A hydroelectric dam holds back a lake of surface area 2.9×106 m^2 that has vertical sides below the water level. The water level in the lake is a height 150 m above the base of the dam. When the water passes through turbines at the base of the dam, its mechanical energy is converted into electrical energy with 90 % efficiency.
What volume of water must pass through the dam to produce an amount of electrical energy totalling 1000 kilowatt-hours of electrical energy?
What distance does the level of water in the lake fall when this much water passes through the dam?
2007-11-15 14:38:30 · 2 answers · asked by Anonymous in Science & Mathematics ➔ Physics
First note that 1000kWh is a meausre of energy - Joules
E = 1000 x 1000 x 3600 J
Since the efficiency is only 90%, we need E/0.9 to make sure we get enough.
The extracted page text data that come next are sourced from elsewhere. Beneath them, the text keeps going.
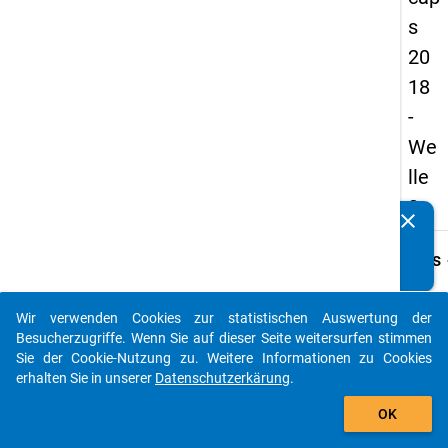
s
20
18
-
We
lle
3
clear
Kennen Sie Publikationen, die auf Basis unserer
Datenpakete entstanden sind? Dann teilen Sie uns diese
keybo
Details
bitte mit...
Frage
index
Wir verwenden Cookies zur statistischen Auswertung der
auto_stories
Besucherzugriffe. Wenn Sie auf dieser Seite weitersurfen stimmen
Fraget
Sie der Cookie-Nutzung zu. Weitere Informationen zu Cookies
Herzli
erhalten Sie in unserer
Datenschutzerkärung
.
Promo
add_shopping_cart
Promo
OK
„Nacap
versio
Now you can just assume any water that passes through the turbines started at the top, so the energy it initially had was all potential
so PE = mgh
where h =150.
So we need to determin the mass of water to make the equivalent E/0.9 J of energy
mgh = E/0.9
m = E/(0.9gh)
finally, since the volume is given by Area x t, and we note water has a density of 1000kg/m^3, we note
Area x t = m/density
solve for t...
2007-11-15 15:39:50 · answer #1 · answered by Anonymous · 0⤊ 0⤋
The potential energy of the water at that depth is, surprisingly, equal to mgh. So the amount of mass you need to move through the turbines to generate the energy required is computed from
(100 kW-h)(1000 W / kW)(3600 s / h) = (.90)(m)(9.8 m/s^2)(150 m)
1 kg of water has a volume of about .001 cubic meter. Use the mass from the previous part to find the volume, set that equal to h * surface area, and solve for h to see how much the water level drops.
2007-11-15 15:37:36 · answer #2 · answered by jgoulden 7 · 0⤊ 0⤋